Sustainable Production Program Targets Two Thousand Poor Families
TEGUCIGALPA, Nov 14 (Tierramérica).- Some 2,000 families in poor rural areas of Honduras will take part in pilot initiatives in ecotourism, sustainable agriculture and local marketing of their products thanks to 6.8 million dollars in financing from the Inter-American Development Bank (IDB).
The two-year pilot projects will include training of the participating families in techniques for organic farming of coffee and other crops and the sale of their products in local markets.
The initiatives will be carried out in the departments of Colón and Gracias a Dios, on the Atlantic coast, the northeastern department of Olancho, and the southern Honduran region of El Paraíso, Mario Pineda of the National Sustainable Rural Development Program at the Ministry of Agriculture and Livestock told Tierramérica.
Land Donation Conditioned on Creation of National Park
BUENOS AIRES, Nov 14 (Tierramérica).- ) The Conservation Land Trust (CLT) has conditioned the donation of 150,000 hectares from the Iberá Natural Reserve, in the northeastern Argentine province of Corrientes, on the government’s creation of a national park.
"Beyond the expressed will of the CLT, the final decision will depend on the authorities of Corrientes and Argentina," CLT spokesperson Marian Labourt told Tierramérica.

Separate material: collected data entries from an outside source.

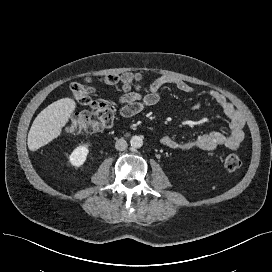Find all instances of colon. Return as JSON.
<instances>
[{
    "instance_id": "colon-1",
    "label": "colon",
    "mask_w": 272,
    "mask_h": 272,
    "mask_svg": "<svg viewBox=\"0 0 272 272\" xmlns=\"http://www.w3.org/2000/svg\"><path fill=\"white\" fill-rule=\"evenodd\" d=\"M102 81L112 87L131 89L141 86L142 77L133 73L113 74L105 76ZM70 91L74 101L88 106L90 110L77 113L69 119L67 123L69 133H90L112 126L115 112L107 102L93 98L95 87L91 78L72 83ZM224 164L228 170L234 171L241 167L242 161L239 156L230 154L226 156Z\"/></svg>"
}]
</instances>
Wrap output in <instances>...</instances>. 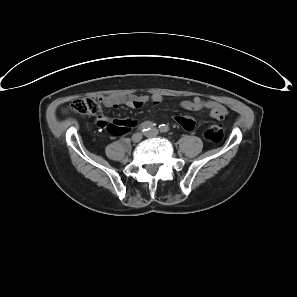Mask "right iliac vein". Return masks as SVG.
<instances>
[{"label": "right iliac vein", "mask_w": 297, "mask_h": 297, "mask_svg": "<svg viewBox=\"0 0 297 297\" xmlns=\"http://www.w3.org/2000/svg\"><path fill=\"white\" fill-rule=\"evenodd\" d=\"M142 139V133L138 132V133H135L133 136H132V141L134 143H138L140 142Z\"/></svg>", "instance_id": "right-iliac-vein-1"}]
</instances>
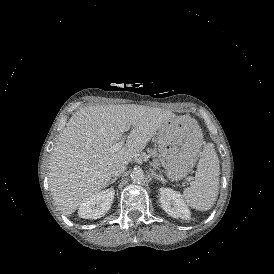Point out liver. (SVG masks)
<instances>
[{
    "label": "liver",
    "instance_id": "6515ba94",
    "mask_svg": "<svg viewBox=\"0 0 274 274\" xmlns=\"http://www.w3.org/2000/svg\"><path fill=\"white\" fill-rule=\"evenodd\" d=\"M185 120L170 110L138 104L87 105L74 113L50 158L49 188L57 207L71 216L81 202L107 187L113 170L128 165L159 133ZM131 124L124 147L113 150Z\"/></svg>",
    "mask_w": 274,
    "mask_h": 274
}]
</instances>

The Iberá Natural Reserve encompasses 1.3 million hectares, of which 553,000 are publicly owned and have been declared a provincial park. Of the remainder, CLT controls 150,000 hectares that are maintained as conservation areas.
The wetlands, grasslands and forests of these areas are home to some 4,000 species of flora and fauna. The creation of a national park of more than 700,000 hectares would make it the country’s largest.

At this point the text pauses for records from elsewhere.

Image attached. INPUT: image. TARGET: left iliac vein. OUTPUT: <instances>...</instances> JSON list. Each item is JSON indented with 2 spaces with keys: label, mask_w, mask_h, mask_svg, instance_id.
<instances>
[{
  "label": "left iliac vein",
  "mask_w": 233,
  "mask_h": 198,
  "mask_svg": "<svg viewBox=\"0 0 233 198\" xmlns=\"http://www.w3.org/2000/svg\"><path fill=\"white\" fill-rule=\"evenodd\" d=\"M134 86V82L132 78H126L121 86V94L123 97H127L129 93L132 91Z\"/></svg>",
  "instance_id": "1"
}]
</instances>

The CLT land was formerly owned by U.S. millionaire Douglas Tompkins, who created the trust and currently serves as president of its board of directors.
New Marine Biology Image Bank Launched
RIO DE JANEIRO, Nov 14 (Tierramérica).- Two researchers at the University of São Paulo have set up a public digital image bank comprising 260 videos and 11,000 super high-resolution photographs cataloguing Brazil’s marine biodiversity.

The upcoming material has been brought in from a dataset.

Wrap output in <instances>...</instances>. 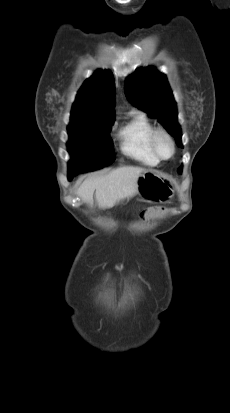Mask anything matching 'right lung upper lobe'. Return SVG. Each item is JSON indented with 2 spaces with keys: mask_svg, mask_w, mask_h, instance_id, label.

The Cifonauta website, developed by researchers Alvaro Esteves Migotto and Bruno Vellutini, will serve as a shared repository of scientific data and images. Its contents are licensed under Creative Commons, which means they can be freely reproduced and shared as long as their source is mentioned and they are not used for commercial purposes.
"We have been setting up the project and collecting the images for more than two years. Brazil’s ocean coastline is vast and we know very little about it. The images are tools for spreading awareness, because they inspire curiosity and reflection on the enormous diversity of the oceans," Vellutini told Tierramérica.
The photographs were taken with digital cameras coupled with optical or electron microscopes, which can increase resolution by up to 1,000 times. *Source: Inter Press Service.